Ieri alcune “fonti” della Guardia costiera italiana hanno spiegato che la Ocean Viking “si trovava in prossimità delle coste siciliane”. La sostanza non cambia. L’Mrcc ha preferito attendere che intervenisse la cosiddetta Guardia costiera libica, fingendo di non sapere ciò che sappiamo da anni: i libici non salvano persone in mare ma nel migliore dei casi recuperano i vivi per riportarli nell’inferno dei lager finanziati anche dal governo italiano. Alarm Phone racconta di avere avvisato Italia, Malta, Libia. La cosiddetta Guardia Costiera libica più di tre ore dopo, alle 20.44, ha risposto ad Alarm Phone che “siccome c’erano le onde alte non avrebbero inviato nessuno”.

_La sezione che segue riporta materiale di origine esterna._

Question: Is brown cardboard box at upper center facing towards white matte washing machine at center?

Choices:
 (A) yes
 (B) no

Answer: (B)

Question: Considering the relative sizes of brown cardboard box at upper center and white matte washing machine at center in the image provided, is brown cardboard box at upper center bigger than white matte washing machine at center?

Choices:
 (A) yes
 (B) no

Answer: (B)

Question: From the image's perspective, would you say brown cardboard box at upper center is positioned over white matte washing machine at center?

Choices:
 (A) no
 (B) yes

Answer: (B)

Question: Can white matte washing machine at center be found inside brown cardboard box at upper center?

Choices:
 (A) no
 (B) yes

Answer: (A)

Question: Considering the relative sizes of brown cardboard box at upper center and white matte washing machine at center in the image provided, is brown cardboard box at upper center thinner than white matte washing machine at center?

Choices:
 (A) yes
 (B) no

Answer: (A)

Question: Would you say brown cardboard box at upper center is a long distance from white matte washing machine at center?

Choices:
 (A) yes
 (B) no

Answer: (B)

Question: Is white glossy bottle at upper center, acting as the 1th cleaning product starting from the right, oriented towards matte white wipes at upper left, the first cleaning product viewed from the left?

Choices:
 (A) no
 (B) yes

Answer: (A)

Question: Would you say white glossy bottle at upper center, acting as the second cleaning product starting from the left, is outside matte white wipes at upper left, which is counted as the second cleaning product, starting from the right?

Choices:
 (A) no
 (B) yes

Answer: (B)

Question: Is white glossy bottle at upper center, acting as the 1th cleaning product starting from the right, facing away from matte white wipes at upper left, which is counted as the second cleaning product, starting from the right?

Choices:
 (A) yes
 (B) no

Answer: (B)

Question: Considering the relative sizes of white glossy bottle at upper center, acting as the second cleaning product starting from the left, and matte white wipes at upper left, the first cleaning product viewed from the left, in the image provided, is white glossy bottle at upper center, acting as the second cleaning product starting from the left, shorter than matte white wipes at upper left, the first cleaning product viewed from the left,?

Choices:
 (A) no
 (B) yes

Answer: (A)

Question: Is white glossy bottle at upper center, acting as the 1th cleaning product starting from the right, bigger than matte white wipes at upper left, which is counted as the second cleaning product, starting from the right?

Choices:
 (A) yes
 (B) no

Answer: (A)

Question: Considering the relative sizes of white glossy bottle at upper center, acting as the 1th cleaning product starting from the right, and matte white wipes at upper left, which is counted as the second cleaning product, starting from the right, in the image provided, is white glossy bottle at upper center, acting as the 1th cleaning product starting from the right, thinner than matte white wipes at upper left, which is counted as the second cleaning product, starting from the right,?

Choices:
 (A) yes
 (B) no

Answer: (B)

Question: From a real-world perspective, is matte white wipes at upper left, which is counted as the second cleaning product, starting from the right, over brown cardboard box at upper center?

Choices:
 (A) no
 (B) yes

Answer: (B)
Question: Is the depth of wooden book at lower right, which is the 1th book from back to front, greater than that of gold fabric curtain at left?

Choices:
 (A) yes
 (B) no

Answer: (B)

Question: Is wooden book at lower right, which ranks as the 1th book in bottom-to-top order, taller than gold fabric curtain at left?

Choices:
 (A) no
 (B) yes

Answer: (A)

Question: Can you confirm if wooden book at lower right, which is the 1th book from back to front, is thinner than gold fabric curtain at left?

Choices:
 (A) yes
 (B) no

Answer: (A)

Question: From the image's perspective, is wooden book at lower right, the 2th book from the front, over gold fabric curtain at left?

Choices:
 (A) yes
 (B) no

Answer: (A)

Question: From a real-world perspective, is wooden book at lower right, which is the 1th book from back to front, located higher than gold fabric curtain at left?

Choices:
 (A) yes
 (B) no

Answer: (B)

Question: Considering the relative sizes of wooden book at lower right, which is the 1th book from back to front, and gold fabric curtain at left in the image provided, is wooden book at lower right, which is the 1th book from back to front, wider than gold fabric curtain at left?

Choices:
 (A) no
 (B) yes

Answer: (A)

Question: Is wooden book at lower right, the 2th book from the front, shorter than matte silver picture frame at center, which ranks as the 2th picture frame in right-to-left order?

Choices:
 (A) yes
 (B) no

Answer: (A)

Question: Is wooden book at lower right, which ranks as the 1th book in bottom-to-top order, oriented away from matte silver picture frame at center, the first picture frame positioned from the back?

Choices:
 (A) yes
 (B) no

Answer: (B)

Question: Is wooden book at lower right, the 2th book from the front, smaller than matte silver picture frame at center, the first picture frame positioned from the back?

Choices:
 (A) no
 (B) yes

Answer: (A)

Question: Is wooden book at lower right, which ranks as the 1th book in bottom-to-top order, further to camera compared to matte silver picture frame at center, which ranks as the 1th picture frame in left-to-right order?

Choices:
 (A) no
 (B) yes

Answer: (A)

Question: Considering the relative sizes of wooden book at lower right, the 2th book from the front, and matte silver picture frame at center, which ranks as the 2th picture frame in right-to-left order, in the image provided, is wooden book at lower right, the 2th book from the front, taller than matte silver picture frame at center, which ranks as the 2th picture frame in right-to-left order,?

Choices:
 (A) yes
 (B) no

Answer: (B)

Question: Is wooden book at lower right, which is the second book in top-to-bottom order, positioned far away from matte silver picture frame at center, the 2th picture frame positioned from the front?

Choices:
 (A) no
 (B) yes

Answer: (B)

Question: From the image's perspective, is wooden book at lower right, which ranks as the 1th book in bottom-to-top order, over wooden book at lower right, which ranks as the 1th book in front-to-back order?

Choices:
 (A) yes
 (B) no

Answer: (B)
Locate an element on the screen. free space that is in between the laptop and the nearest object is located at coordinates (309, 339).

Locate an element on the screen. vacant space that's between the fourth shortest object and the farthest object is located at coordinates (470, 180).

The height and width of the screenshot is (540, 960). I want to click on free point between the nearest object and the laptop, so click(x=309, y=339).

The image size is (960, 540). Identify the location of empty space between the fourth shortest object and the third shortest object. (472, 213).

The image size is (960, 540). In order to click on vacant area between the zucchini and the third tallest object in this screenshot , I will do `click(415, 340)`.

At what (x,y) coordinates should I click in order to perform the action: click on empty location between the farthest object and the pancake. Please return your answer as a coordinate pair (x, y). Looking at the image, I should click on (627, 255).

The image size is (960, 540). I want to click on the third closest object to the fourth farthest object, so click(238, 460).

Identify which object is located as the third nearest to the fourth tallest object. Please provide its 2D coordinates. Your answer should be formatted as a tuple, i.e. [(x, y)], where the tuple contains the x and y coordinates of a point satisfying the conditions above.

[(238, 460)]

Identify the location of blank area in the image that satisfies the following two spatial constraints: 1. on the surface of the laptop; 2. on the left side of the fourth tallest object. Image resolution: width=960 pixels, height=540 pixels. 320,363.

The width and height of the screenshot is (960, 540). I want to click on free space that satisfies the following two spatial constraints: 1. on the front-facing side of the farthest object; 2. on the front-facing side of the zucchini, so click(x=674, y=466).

Solo alle 21.40 l’Italia, attraverso l’Mrcc, decide di avvisare una nave di rifornimento di piattaforma petrolifera – la Vos Triton – che in passato, coinvolta in soccorsi, si è macchiata di respingimenti illegali in Libia. A quel punto, era notte fonda, non è rimasto che recuperare i 25 sopravvissuti e constatare il decesso di 61 persone, tra cui donne e bambini. Secondo il progetto Missing Migrants dell’Organizzazione internazionale per le migrazioni (Oim), dall’inizio del 2023 sono morte 2.511 persone in mare. Ma secondo l’organizzazione EuroMed Rights questo numero è sottostimato. L’aumento in percentuale, secondo i dati dell’Oim , sarebbe addirittura del 60%. “Sono oltre 2.271 le persone che hanno perso la vita nel Mediterraneo Centrale quest’anno – spiega il portavo e Oim, Flavio di Giacomo – l’anno scorso in tutto l’anno furono 1.417, un numero drammatico che purtroppo dimostra che non si fa abbastanza per salvare vite in mare”.
Otto morti al giorno nel Mediterraneo non spingono a una riflessione il governo. A nessuno dalle parti di Palazzo Chigi viene il dubbio che boicottando i salvataggi per decreto alla fine ai naufraghi capiti di annegare. Ciò che interessa al governo è tenere lontano dagli occhi i morti e i diritti violati. Si insiste nell’investire 650 milioni di euro per aprire Cpr in Albania e sventolare un nebuloso Piano Matteo sul fronte africano. Proprio a proposito del cosiddetto Piano Mattei che ancora non ha visto nessuno ieri il ministro agli Esteri Antonio Tajani in un’intervista a La Stampa ha fatto sapere che si starebbe creando una “struttura di governance, ma nel frattempo molte iniziative del governo vanno in quella direzione”. “Abbiamo aumentato le 500 borse di studio a studenti africani e stretto un accordo con l’università di Perugia per fornire alle imprese italiane degli studenti africani laureati in Italia”, spiega Tajani secondo cui “il Piano Mattei, in fondo, è soprattutto un metodo”. Chissà qual è, nel “metodo” Mattei, il ruolo dei morti che potevano essere salvati.